An unlikely place for a vegetable farm is the 70,000-square-foot facility in Newark, New Jersey. But that’s where the urban agriculture pioneer AeroFarms has one of its many indoor farming operations. AeroFarms has partnered with Dell Technologies to produce tasty and nutritious leafy greens using data that tracks the entire process from seed germination to harvesting to packaging.  You can learn more from the informative Dell Aero Farms promo video here. We here at ClimateYou believe that this type of endeavor has implications for the climate, especially since it uses 95% less water and yields up to 390x that of traditional growers’ crops. The ever-growing population requires agriculture to be transformed by the application of science and technology. However, scaling what are essentially pilot urban agricultural experiments to a world scale that would threaten the displacement of millions of peasant farmers will be a long, slow, arduous process. As the world urbanizes, industrial, high-carbon, high-fertilizer, high-pesticide, monoculture agriculture must transform itself to be more productive, more efficient, less greenhouse gas emitting, less polluting of soil, water, and eaters, more sustainable. Food markets are ubiquitous throughout the developing world; will plentiful low-carbon power bring refrigeration and supermarkets to most people everywhere? In time, yes.

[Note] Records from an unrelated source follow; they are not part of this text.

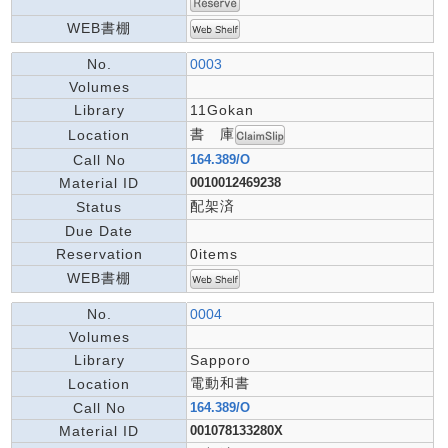
WEB書棚
No.
0003
Volumes
Library
11Gokan
書 庫
Location
Call No
164.389/O
Material ID
0010012469238
配架済
Status
Due Date
Reservation
0items
WEB書棚
No.
0004
Volumes
Library
Sapporo
電動和書
Location
Call No
164.389/O
Material ID
001078133280X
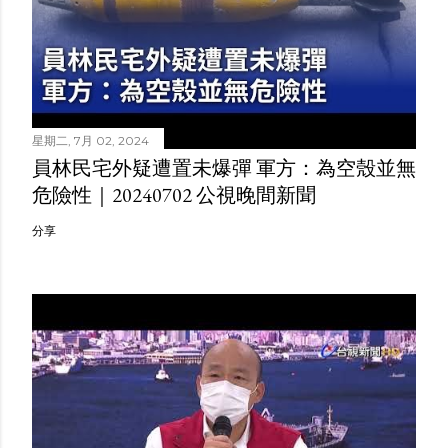
星期二, 7月 02, 2024
員林民宅外疑遭置未爆彈 軍方：為空殼並無
危險性｜20240702 公視晚間新聞
分享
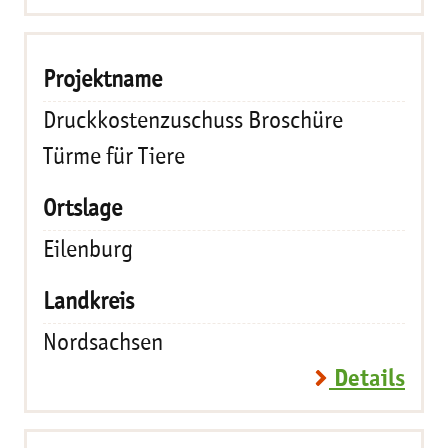
Druckkostenzuschuss Broschüre
Türme für Tiere
Eilenburg
Nordsachsen
Details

Combining high-tech urban agriculture with industrial production of affordable, palatable, preferred meat substitutes will constitute as big a shift in the human condition as the shift from hunter-gatherer to farmer. It will require new ways of being, of behaving, of organizing, of socializing, of resolving conflicts. This future is still dimly perceived and inchoate, fluid and malleable, yet surely it will come to pass unless humankind fails to halt the emission of the greenhouse gases that are warming the world past our limits of remediation and adaptation, and disrupting the climate in ways that imperil our very survivability.